**Task goal**
Below are records; output all of them exactly.

#### Data for this task

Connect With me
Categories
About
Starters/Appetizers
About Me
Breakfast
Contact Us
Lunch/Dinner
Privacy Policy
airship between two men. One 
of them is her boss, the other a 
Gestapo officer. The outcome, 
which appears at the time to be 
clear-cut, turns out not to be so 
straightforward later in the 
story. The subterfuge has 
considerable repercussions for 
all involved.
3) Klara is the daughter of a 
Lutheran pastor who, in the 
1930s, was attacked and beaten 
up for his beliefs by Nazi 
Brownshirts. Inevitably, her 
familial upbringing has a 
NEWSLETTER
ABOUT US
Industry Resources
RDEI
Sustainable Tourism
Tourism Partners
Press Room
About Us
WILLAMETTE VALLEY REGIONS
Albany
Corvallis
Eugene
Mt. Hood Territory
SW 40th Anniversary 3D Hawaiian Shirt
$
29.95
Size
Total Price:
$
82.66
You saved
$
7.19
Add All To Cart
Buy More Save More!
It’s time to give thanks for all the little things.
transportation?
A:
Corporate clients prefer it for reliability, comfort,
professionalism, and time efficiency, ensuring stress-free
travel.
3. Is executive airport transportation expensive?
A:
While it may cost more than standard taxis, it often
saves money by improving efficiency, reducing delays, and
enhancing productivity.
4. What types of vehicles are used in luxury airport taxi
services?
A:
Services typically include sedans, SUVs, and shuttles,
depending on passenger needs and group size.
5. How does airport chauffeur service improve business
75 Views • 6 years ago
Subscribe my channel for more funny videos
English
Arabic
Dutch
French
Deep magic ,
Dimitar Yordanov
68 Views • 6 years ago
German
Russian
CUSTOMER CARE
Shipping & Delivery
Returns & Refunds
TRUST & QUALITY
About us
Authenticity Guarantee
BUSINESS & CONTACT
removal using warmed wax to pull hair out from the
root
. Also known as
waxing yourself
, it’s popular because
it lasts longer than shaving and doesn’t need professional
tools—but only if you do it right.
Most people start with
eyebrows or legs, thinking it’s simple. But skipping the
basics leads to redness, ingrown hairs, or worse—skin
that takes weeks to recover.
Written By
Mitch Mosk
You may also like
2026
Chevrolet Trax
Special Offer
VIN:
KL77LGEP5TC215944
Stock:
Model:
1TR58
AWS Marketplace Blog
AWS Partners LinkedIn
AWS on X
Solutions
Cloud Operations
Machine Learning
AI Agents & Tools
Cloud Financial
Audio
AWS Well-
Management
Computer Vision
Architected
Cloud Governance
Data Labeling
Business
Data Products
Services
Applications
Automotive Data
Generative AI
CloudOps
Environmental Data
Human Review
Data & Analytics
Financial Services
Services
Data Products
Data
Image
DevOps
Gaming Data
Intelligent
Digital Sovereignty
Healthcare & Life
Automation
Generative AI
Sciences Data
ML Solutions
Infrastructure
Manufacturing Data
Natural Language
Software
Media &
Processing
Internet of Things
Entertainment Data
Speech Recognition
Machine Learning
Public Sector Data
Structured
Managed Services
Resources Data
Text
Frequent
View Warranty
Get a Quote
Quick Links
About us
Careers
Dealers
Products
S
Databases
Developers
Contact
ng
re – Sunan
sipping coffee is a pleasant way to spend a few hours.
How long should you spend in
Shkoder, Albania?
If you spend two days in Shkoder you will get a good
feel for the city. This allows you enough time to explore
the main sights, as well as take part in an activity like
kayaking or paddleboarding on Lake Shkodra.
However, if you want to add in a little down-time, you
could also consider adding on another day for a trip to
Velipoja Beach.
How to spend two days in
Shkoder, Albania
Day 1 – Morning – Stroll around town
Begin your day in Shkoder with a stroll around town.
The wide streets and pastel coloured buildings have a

########

**Result**
Connect With me
Categories
About
Starters/Appetizers
About Me
Breakfast
Contact Us
Lunch/Dinner
Privacy Policy
airship between two men. One 
of them is her boss, the other a 
Gestapo officer. The outcome, 
which appears at the time to be 
clear-cut, turns out not to be so 
straightforward later in the 
story. The subterfuge has 
considerable repercussions for 
all involved.
3) Klara is the daughter of a 
Lutheran pastor who, in the 
1930s, was attacked and beaten 
up for his beliefs by Nazi 
Brownshirts. Inevitably, her 
familial upbringing has a 
NEWSLETTER
ABOUT US
Industry Resources
RDEI
Sustainable Tourism
Tourism Partners
Press Room
About Us
WILLAMETTE VALLEY REGIONS
Albany
Corvallis
Eugene
Mt. Hood Territory
SW 40th Anniversary 3D Hawaiian Shirt
$
29.95
Size
Total Price:
$
82.66
You saved
$
7.19
Add All To Cart
Buy More Save More!
It’s time to give thanks for all the little things.
transportation?
A:
Corporate clients prefer it for reliability, comfort,
professionalism, and time efficiency, ensuring stress-free
travel.
3. Is executive airport transportation expensive?
A:
While it may cost more than standard taxis, it often
saves money by improving efficiency, reducing delays, and
enhancing productivity.
4. What types of vehicles are used in luxury airport taxi
services?
A:
Services typically include sedans, SUVs, and shuttles,
depending on passenger needs and group size.
5. How does airport chauffeur service improve business
75 Views • 6 years ago
Subscribe my channel for more funny videos
English
Arabic
Dutch
French
Deep magic ,
Dimitar Yordanov
68 Views • 6 years ago
German
Russian
CUSTOMER CARE
Shipping & Delivery
Returns & Refunds
TRUST & QUALITY
About us
Authenticity Guarantee
BUSINESS & CONTACT
removal using warmed wax to pull hair out from the
root
. Also known as
waxing yourself
, it’s popular because
it lasts longer than shaving and doesn’t need professional
tools—but only if you do it right.
Most people start with
eyebrows or legs, thinking it’s simple. But skipping the
basics leads to redness, ingrown hairs, or worse—skin
that takes weeks to recover.
Written By
Mitch Mosk
You may also like
2026
Chevrolet Trax
Special Offer
VIN:
KL77LGEP5TC215944
Stock:
Model:
1TR58
AWS Marketplace Blog
AWS Partners LinkedIn
AWS on X
Solutions
Cloud Operations
Machine Learning
AI Agents & Tools
Cloud Financial
Audio
AWS Well-
Management
Computer Vision
Architected
Cloud Governance
Data Labeling
Business
Data Products
Services
Applications
Automotive Data
Generative AI
CloudOps
Environmental Data
Human Review
Data & Analytics
Financial Services
Services
Data Products
Data
Image
DevOps
Gaming Data
Intelligent
Digital Sovereignty
Healthcare & Life
Automation
Generative AI
Sciences Data
ML Solutions
Infrastructure
Manufacturing Data
Natural Language
Software
Media &
Processing
Internet of Things
Entertainment Data
Speech Recognition
Machine Learning
Public Sector Data
Structured
Managed Services
Resources Data
Text
Frequent
View Warranty
Get a Quote
Quick Links
About us
Careers
Dealers
Products
S
Databases
Developers
Contact
ng
re – Sunan
sipping coffee is a pleasant way to spend a few hours.
How long should you spend in
Shkoder, Albania?
If you spend two days in Shkoder you will get a good
feel for the city. This allows you enough time to explore
the main sights, as well as take part in an activity like
kayaking or paddleboarding on Lake Shkodra.
However, if you want to add in a little down-time, you
could also consider adding on another day for a trip to
Velipoja Beach.
How to spend two days in
Shkoder, Albania
Day 1 – Morning – Stroll around town
Begin your day in Shkoder with a stroll around town.
The wide streets and pastel coloured buildings have a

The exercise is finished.